For better or for worse, deer management in Arkansas is changing.
That message was clear Wednesday when members of the Arkansas Game and Fish Commission's deer management team briefed the members of the commission on its new deer management strategic plan.
The plan is a document that chronicles the agency's success in managing deer. However, the team left no doubt that chronic wasting disease is now the primary driver. The AGFC is trying to manage a disease. All of the traditional elements of deer management are subordinate.
Ramifications for deer hunting and for deer hunters are profound. Members of the commission's deer management team have long said that the longer a deer lives, the greater its potential for depositing chronic wasting disease prions on the landscape. This is especially true for bucks, which cover greater distances than does, especially during the rutting season. A large number of mature bucks is a health risk.

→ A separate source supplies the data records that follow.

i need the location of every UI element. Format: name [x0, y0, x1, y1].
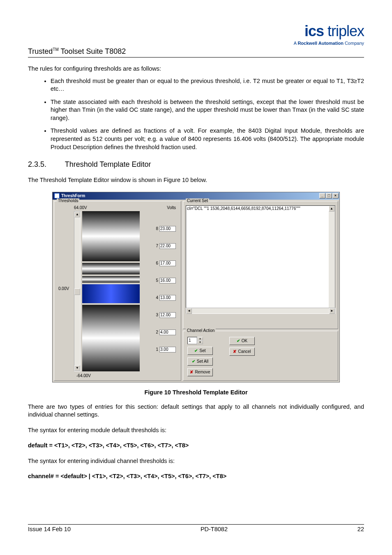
scroll-up-button[interactable]: ▲	[329, 206, 334, 212]
scroll-left-button[interactable]: ◄	[186, 308, 192, 314]
currentset-content: cli="DCL ""1 1536,2048,6144,6656,8192,87…	[187, 206, 300, 211]
threshform-window: ThreshForm _ □ × 64.00V Volts 0.00V -64.…	[52, 192, 340, 382]
check-icon: ✔	[194, 348, 198, 353]
cross-icon: ✘	[233, 349, 236, 354]
scroll-up-button[interactable]: ▲	[74, 212, 80, 217]
threshold-6-input[interactable]	[159, 260, 176, 266]
threshold-5-input[interactable]	[159, 278, 176, 283]
rules-list: Each threshold must be greater than or e…	[28, 77, 364, 152]
threshold-inputs: 8 7 6 5 4 3 2 1	[156, 226, 176, 364]
check-icon: ✔	[237, 339, 240, 343]
threshold-8-input[interactable]	[159, 226, 176, 232]
page-footer: Issue 14 Feb 10 PD-T8082 22	[28, 524, 364, 532]
threshold-scrollbar[interactable]: ▲ ▼	[74, 211, 81, 371]
threshold-3-input[interactable]	[159, 312, 176, 318]
figure-caption: Figure 10 Threshold Template Editor	[28, 389, 364, 396]
ok-button[interactable]: ✔OK	[229, 337, 255, 345]
threshold-4-input[interactable]	[159, 295, 176, 301]
header-tm: TM	[53, 47, 58, 52]
threshold-2-input[interactable]	[159, 329, 176, 335]
threshold-row: 4	[156, 295, 176, 301]
rule-item: Threshold values are defined as fraction…	[51, 127, 364, 151]
logo-bold: ics	[304, 23, 324, 39]
section-title: Threshold Template Editor	[65, 160, 151, 168]
footer-center: PD-T8082	[201, 526, 228, 532]
figure-container: ThreshForm _ □ × 64.00V Volts 0.00V -64.…	[52, 192, 340, 382]
channel-input[interactable]	[187, 337, 197, 344]
close-button[interactable]: ×	[332, 193, 339, 198]
threshold-7-input[interactable]	[159, 243, 176, 249]
footer-right: 22	[357, 526, 364, 532]
window-title: ThreshForm	[61, 193, 85, 198]
maximize-button[interactable]: □	[326, 193, 332, 198]
currentset-hscroll[interactable]: ◄ ►	[186, 308, 335, 314]
threshold-row: 8	[156, 226, 176, 232]
brand-logo: ics triplex A Rockwell Automation Compan…	[294, 23, 364, 46]
logo-light: triplex	[324, 23, 364, 39]
remove-button[interactable]: ✘Remove	[187, 368, 213, 376]
header-prefix: Trusted	[28, 47, 53, 55]
syntax-default: default = <T1>, <T2>, <T3>, <T4>, <T5>, …	[28, 442, 364, 450]
currentset-group: cli="DCL ""1 1536,2048,6144,6656,8192,87…	[183, 201, 338, 329]
currentset-vscroll[interactable]: ▲	[329, 206, 335, 308]
currentset-textarea[interactable]: cli="DCL ""1 1536,2048,6144,6656,8192,87…	[186, 205, 335, 308]
zero-voltage-label: 0.00V	[58, 286, 69, 291]
footer-left: Issue 14 Feb 10	[28, 526, 71, 532]
section-heading: 2.3.5. Threshold Template Editor	[28, 160, 364, 169]
minimize-button[interactable]: _	[319, 193, 325, 198]
check-icon: ✔	[192, 359, 195, 364]
threshold-row: 2	[156, 329, 176, 335]
min-voltage-label: -64.00V	[76, 373, 91, 378]
threshold-row: 3	[156, 312, 176, 318]
section-body: The Threshold Template Editor window is …	[28, 176, 364, 184]
section-number: 2.3.5.	[28, 160, 63, 169]
cancel-button[interactable]: ✘Cancel	[229, 348, 255, 356]
channelaction-group: ▲▼ ✔Set ✔Set All ✘Remove ✔OK ✘Cancel	[183, 331, 338, 381]
threshold-row: 1	[156, 347, 176, 352]
channel-spinner[interactable]: ▲▼	[187, 337, 213, 344]
para-after-2: The syntax for entering module default t…	[28, 426, 364, 435]
rule-item: The state associated with each threshold…	[51, 98, 364, 122]
spin-up[interactable]: ▲	[197, 337, 203, 341]
header-suffix: Toolset Suite T8082	[59, 47, 126, 55]
para-after-4: The syntax for entering individual chann…	[28, 457, 364, 465]
threshold-row: 7	[156, 243, 176, 249]
thresholds-group: 64.00V Volts 0.00V -64.00V ▲ ▼	[54, 201, 181, 381]
threshold-row: 6	[156, 260, 176, 266]
syntax-channel: channel# = <default> | <T1>, <T2>, <T3>,…	[28, 472, 364, 481]
spin-down[interactable]: ▼	[197, 341, 203, 344]
window-icon	[54, 193, 60, 198]
setall-button[interactable]: ✔Set All	[187, 357, 213, 366]
scroll-right-button[interactable]: ►	[329, 308, 335, 314]
max-voltage-label: 64.00V	[74, 205, 87, 210]
scroll-thumb[interactable]	[74, 288, 80, 295]
cross-icon: ✘	[190, 370, 193, 374]
rule-item: Each threshold must be greater than or e…	[51, 77, 364, 93]
threshold-1-input[interactable]	[159, 347, 176, 352]
para-after-1: There are two types of entries for this …	[28, 403, 364, 419]
intro-text: The rules for configuring thresholds are…	[28, 65, 364, 73]
scroll-down-button[interactable]: ▼	[74, 365, 80, 371]
set-button[interactable]: ✔Set	[187, 347, 213, 355]
threshold-row: 5	[156, 278, 176, 283]
threshold-chart	[82, 211, 140, 371]
volts-label: Volts	[167, 205, 176, 210]
page-header: TrustedTM Toolset Suite T8082	[28, 47, 364, 58]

To mitigate potential for spreading disease, the AGFC's deer managers prefer a young buck population. The destination is not negotiable. The deer biologists said if hunters don't kill off mature bucks, chronic wasting disease will do it instead.
Commission Chairman Ken Reeves of Harrison cited the experience of some friends in Boone County who hunt deer on 1,200 acres of outstanding habitat where deer were once abundant, but are not anymore. Eight bucks were killed on the property this season. All eight tested positive for chronic wasting disease.
Pat Fitts, AGFC director, said, "I'm sorry, but if that happens to me, I'm probably done [deer hunting]."
I asked this question: If we manage deer in a manner that discriminates against the mature bucks that hunters enjoy hunting, and if the public is afraid to eat venison, what happens to deer hunting? Will hunting cease to be an effective tool to managing deer?
Of course, the answers to those questions are unknown, but common sense indicates a negative trend.
I also asked what number of deer is ideal and sustainable in the CWD age. A prominent deer researcher told me several months ago that 500,000 -- Arkansas's herd size in the mid 1980s -- would be better than present. That would be a reduction of nearly 70%.
That's not only a zone-by-zone equation, but a sub-zone equation. Ralph Meeker, the AGFC's deer project coordinator, said it could even be club by club in high-density deer zones.
Which zones, or portions of zones, will be willing to make the biggest sacrifices?
The solutions are not promising for hunting, and the strategic plan does not address these questions.
Despite acknowledging that older deer need to be culled, the deer team was reluctant to suggest or recommend abolishing the 3-point rule. That is ironic because when the commission adopted the 3-point rule in 1997, the wildlife management staff strongly opposed it. The commission insisted on it.
In the 21 years since, deer hunters have conditioned themselves to allowing young bucks to mature. That philosophy is now encoded in the deer hunter's DNA. If the 3-point rule were rescinded, a high percentage of hunters would continue self-managing for older age bucks. It would also allow hunters to cull mature bucks that show no potential of growing a legal 3-point antler.
Jennifer Ballard, the AGFC's veterinarian, said youth hunters may kill mature bucks with fewer than three points. That's true, but you can't dial up an individual buck to appear when a youth is present. Cruddy antlers don't make a buck any less wary or wily. Plus, what hunter will deny a child a doe or a spike buck -- especially if it will be his or her first deer -- on a speculative chance at a mature 1x2 buck?
If killing mature bucks is advantageous and if hunters are willing and even eager to kill mature bucks with substandard antlers, isn't it advantageous to enable them to do so?
Ballard said there is evidence of some deer showing resistance to chronic wasting disease, and that in some localities, CWD-resistant genotypes might be ascendent. That might be good or not good, Ballard said, adding that "Mother Nature" might have selected against CWD-resistant animals in the past for a reason, and that selecting in favor of those animals now might stage unforeseen problems.
The draft of the plan and a public comment survey are online at agfc.com/en/hunting/big-game/deer/2019-strategic-deer-management-plan/. The AGFC will accept comments until Jan. 20. The deer management team will submit the final draft to the Commission on Feb. 20.